[197.] milk-barr'd onyx-stones. A reference to the white streaks, or bars, common to the onyx.

[206.] Happy Islands. Mythical islands lying far to the west, the abode of the heroes after death.

[220.] Hera's anger. Hera (or Juno), wife to Jupiter, was noted for her violent temper and jealousy. She is here represented as visiting punishment upon the bard, perhaps out of jealousy of the [p.182] gods who had endowed him with poetic power, and his life, thus afflicted, seems lengthened to seven ages.

[228-229.] Lapithæ. In Greek legends, a fierce Thessalian race, governed by Pirothous, a half-brother to the Centaurs. Theseus. The chief hero of Attica, who, according to tradition, united the several tribes of Attica into one state, with Athens as the capital. His life was filled with adventure. The reference here is to the time of the marriage of Pirothous and Hippodamia, on which occasion the Centaurs, who were among the guests, became intoxicated, and offered indignities to the bride. In the fight that followed, Theseus joined with the Lapithæ, and many of the Centaurs were slain.

[231.] Alcmena's dreadful son. Hercules. On his expedition to capture the Arcadian boar, his third labor, Hercules became involved in a broil with the Centaurs, and in self-defence slew several of them with his arrows.

[245.] Oxus stream. See note, l. [2], Sohrab and Rustum.

[254.] Heroes. The demigods of mythology.

257. Troy. The capital of Troas, Asia Minor; the seat of the Trojan war.

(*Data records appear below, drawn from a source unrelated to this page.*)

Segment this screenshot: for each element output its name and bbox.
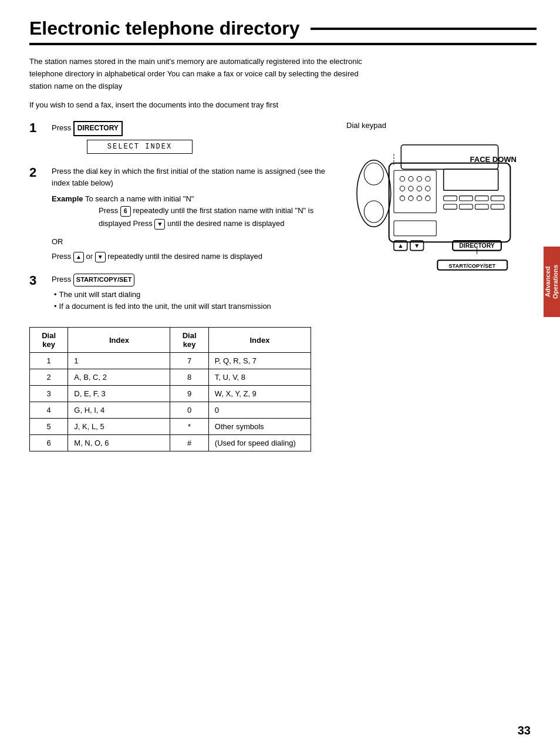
bullet-1: The unit will start dialing <box>54 289 335 301</box>
index-2: 0 <box>208 402 311 419</box>
left-column: 1 Press DIRECTORY SELECT INDEX 2 Press t… <box>29 121 335 451</box>
svg-point-4 <box>364 201 383 223</box>
example-line3: until the desired name is displayed <box>167 219 284 228</box>
diagram-area: Dial keypad <box>340 121 528 344</box>
step-3: 3 Press START/COPY/SET The unit will sta… <box>29 274 335 313</box>
index-2: (Used for speed dialing) <box>208 435 311 451</box>
intro-note: If you wish to send a fax, insert the do… <box>29 100 537 109</box>
index-1: D, E, F, 3 <box>68 386 170 402</box>
select-index-display: SELECT INDEX <box>87 140 193 154</box>
example-label: Example <box>52 194 83 203</box>
step-1-content: Press DIRECTORY SELECT INDEX <box>52 121 335 157</box>
right-column: Dial keypad <box>335 121 537 451</box>
side-tab: Advanced Operations <box>544 247 560 317</box>
start-copy-set-button[interactable]: START/COPY/SET <box>73 274 135 287</box>
dial-key-1: 3 <box>30 386 68 402</box>
svg-point-17 <box>417 196 421 201</box>
step-3-bullets: The unit will start dialing If a documen… <box>52 289 335 314</box>
svg-point-18 <box>426 196 430 201</box>
svg-rect-26 <box>491 204 504 209</box>
svg-point-11 <box>400 186 404 191</box>
svg-point-2 <box>357 160 391 227</box>
index-1: 1 <box>68 353 170 369</box>
index-2: T, U, V, 8 <box>208 369 311 386</box>
dial-key-1: 1 <box>30 353 68 369</box>
press-or-line: Press ▲ or ▼ repeatedly until the desire… <box>52 251 335 263</box>
or-text: OR <box>52 236 335 248</box>
svg-text:▼: ▼ <box>414 243 420 250</box>
svg-point-15 <box>400 196 404 201</box>
intro-paragraph: The station names stored in the main uni… <box>29 56 370 92</box>
svg-point-9 <box>417 177 421 181</box>
press-or-label: Press <box>52 252 71 261</box>
index-1: A, B, C, 2 <box>68 369 170 386</box>
svg-rect-20 <box>460 196 473 201</box>
svg-text:START/COPY/SET: START/COPY/SET <box>448 263 495 269</box>
table-row: 1 1 7 P, Q, R, S, 7 <box>30 353 311 369</box>
step-2-number: 2 <box>29 166 46 265</box>
svg-rect-24 <box>460 204 473 209</box>
arrow-or-text: or <box>86 252 95 261</box>
step-3-content: Press START/COPY/SET The unit will start… <box>52 274 335 313</box>
col-index-2-header: Index <box>208 328 311 353</box>
svg-rect-6 <box>394 171 436 213</box>
col-index-1-header: Index <box>68 328 170 353</box>
index-1: G, H, I, 4 <box>68 402 170 419</box>
step-2-text: Press the dial key in which the first in… <box>52 166 335 190</box>
page-number: 33 <box>518 724 531 737</box>
svg-point-8 <box>409 177 413 181</box>
example-block: Example To search a name with initial "N… <box>52 194 335 230</box>
index-1: J, K, L, 5 <box>68 419 170 435</box>
dial-key-2: 7 <box>170 353 208 369</box>
dial-key-1: 5 <box>30 419 68 435</box>
step-1-press-label: Press <box>52 123 71 132</box>
index-2: Other symbols <box>208 419 311 435</box>
dial-key-2: 0 <box>170 402 208 419</box>
key-6-button[interactable]: 6 <box>120 206 131 217</box>
table-row: 6 M, N, O, 6 # (Used for speed dialing) <box>30 435 311 451</box>
svg-rect-5 <box>444 170 498 191</box>
step-2-content: Press the dial key in which the first in… <box>52 166 335 265</box>
index-table: Dialkey Index Dialkey Index 1 1 7 P, Q, … <box>29 327 311 451</box>
svg-text:▲: ▲ <box>397 243 403 250</box>
main-content: 1 Press DIRECTORY SELECT INDEX 2 Press t… <box>29 121 537 451</box>
step-1: 1 Press DIRECTORY SELECT INDEX <box>29 121 335 157</box>
svg-point-14 <box>426 186 430 191</box>
svg-point-10 <box>426 177 430 181</box>
step-3-press-label: Press <box>52 275 71 284</box>
index-2: W, X, Y, Z, 9 <box>208 386 311 402</box>
index-1: M, N, O, 6 <box>68 435 170 451</box>
table-row: 5 J, K, L, 5 * Other symbols <box>30 419 311 435</box>
step-2: 2 Press the dial key in which the first … <box>29 166 335 265</box>
svg-point-7 <box>400 177 404 181</box>
arrow-up-button[interactable]: ▲ <box>73 252 84 262</box>
svg-rect-22 <box>491 196 504 201</box>
directory-button[interactable]: DIRECTORY <box>73 121 123 136</box>
dial-key-2: # <box>170 435 208 451</box>
col-dial-key-2-header: Dialkey <box>170 328 208 353</box>
arrow-down-button-example[interactable]: ▼ <box>154 219 165 230</box>
face-down-label: FACE DOWN <box>470 155 517 164</box>
example-press-label: Press <box>99 206 118 215</box>
svg-point-3 <box>364 163 383 185</box>
svg-rect-27 <box>394 221 436 236</box>
press-or-text: repeatedly until the desired name is dis… <box>107 252 262 261</box>
svg-point-16 <box>409 196 413 201</box>
index-2: P, Q, R, S, 7 <box>208 353 311 369</box>
svg-rect-23 <box>444 204 457 209</box>
bullet-2: If a document is fed into the unit, the … <box>54 301 335 313</box>
page-title: Electronic telephone directory <box>29 18 537 45</box>
table-row: 2 A, B, C, 2 8 T, U, V, 8 <box>30 369 311 386</box>
svg-rect-0 <box>389 163 511 242</box>
dial-keypad-label: Dial keypad <box>346 121 386 130</box>
dial-key-2: 9 <box>170 386 208 402</box>
dial-key-2: * <box>170 419 208 435</box>
svg-rect-19 <box>444 196 457 201</box>
step-3-number: 3 <box>29 274 46 313</box>
example-text: To search a name with initial "N" <box>85 194 194 203</box>
table-row: 3 D, E, F, 3 9 W, X, Y, Z, 9 <box>30 386 311 402</box>
col-dial-key-1-header: Dialkey <box>30 328 68 353</box>
dial-key-1: 2 <box>30 369 68 386</box>
dial-key-2: 8 <box>170 369 208 386</box>
arrow-down-button[interactable]: ▼ <box>95 252 106 262</box>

[254-260.] Shortly after the close of the Trojan war, a party of heroes from all parts of Greece, many of whom had participated in the expeditions against Thebes and Troy, set out under the leadership of Jason to capture the Golden Fleece. Leaving the shores of Thessaly, the adventurers sailed eastward and finally came to the entrance of the Euxine Sea (the unknown sea, l. 260), which was guarded by the Clashing Islands. Following the instructions of the sage Phineus, Jason let fly a dove between the islands, and at the moment of rebound the expedition passed safely through. The ship in which the adventurers sailed was called the Argo, after its builder, Argus; hence our term Argonauts.

[261.] Silenus. A divinity of Asiatic origin; [p.183] foster-father to Bacchus and leader of the Fauns (l. 265), satyr-like divinities, half man, half goat, sometimes represented in art as bearing torches (l. 274).